3D Modeling Global Warming Lidar Research Satellites Technology

First Lidar Satellite Mission Ends

image of lidar satellite
Credit NASA/ Timothy Marvel

CALIPSO, the first lidar satellite that advanced the world’s understanding of climate, weather, and air quality, ended its scientific mission on Aug. 1, 2023.

From an article by NASA.

Across 17 years of operation, the Cloud-Aerosol Lidar and Infrared Pathfinder Satellite Observation recorded more than 10 billion lidar measurements and informed thousands of scientific reports.

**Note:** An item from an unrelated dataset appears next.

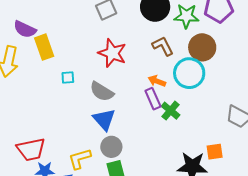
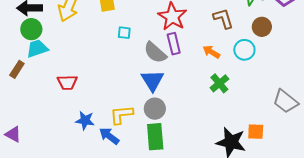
brown circle: (202, 47) -> (262, 27), size x0.7
cyan circle: (189, 73) -> (244, 50), size x0.7
purple rectangle: (153, 99) -> (174, 44), moved
red trapezoid: (31, 149) -> (67, 82), moved, size x0.7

CALIPSO was launched jointly by NASA and the France’s Centre National d’Etudes Spatiales/CNES and in tandem with the cloud-profiling radar system on the CloudSat satellite.

“We had to build, for the first time, a sophisticated lidar capable of operating in space,” said Chip Trepte, NASA’s project scientist for CALIPSO. “Then we intended to fly that satellite in close formation to match the CALIPSO lidar profile measurements with the radar profile measurements from CloudSat.”

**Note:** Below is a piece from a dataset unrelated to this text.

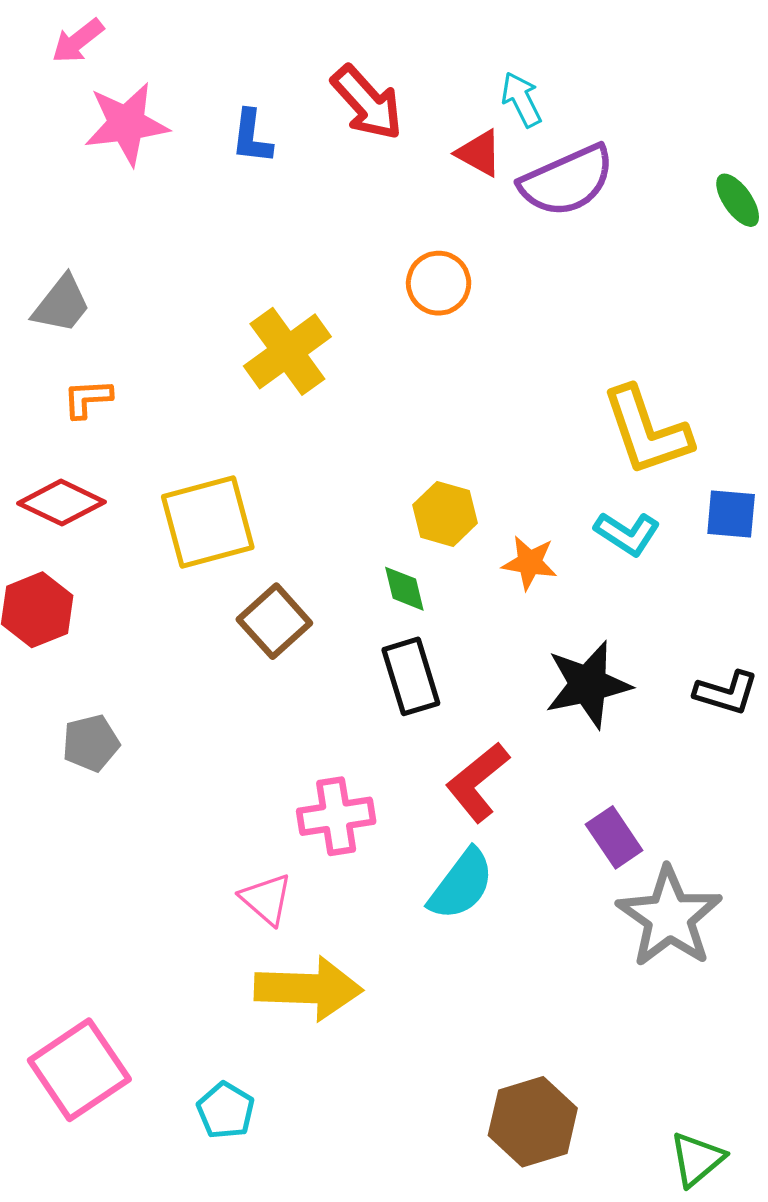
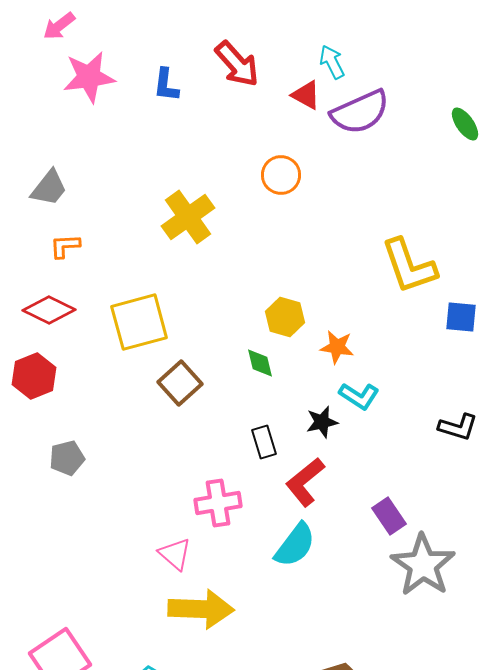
cyan L-shape: (627, 533) -> (359, 396), moved
black rectangle: (411, 676) -> (264, 442), moved, size x0.7
black star: (588, 685) -> (322, 422), moved, size x0.6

Lidar and radar are considered “active” sensors because they direct beams of energy at the Earth — laser light in the case of CALIPSO and radio waves in the case of CloudSat — and then measure how the beams reflect off the clouds and aerosols in the atmosphere. Other orbiting science instruments use “passive” sensors that measure reflected sunlight or radiation emitted from the Earth or clouds. The combined data from CALIPSO and CloudSat provided new insights into cloud structures and aerosol layers.

Launching together on April 28, 2006, the two satellites circled the globe in Sun-synchronous orbits from the North to the South poles, crossing the equator in the early afternoon every day. They probed the vertical structure of the atmosphere, measuring the altitude of clouds and layers of airborne particles such as dust, sea salt, ash, and soot.

The unique and nearly simultaneous observations allowed scientists to build a more sophisticated understanding of several atmospheric processes including cloud formation, atmospheric convection, precipitation, and particle transport.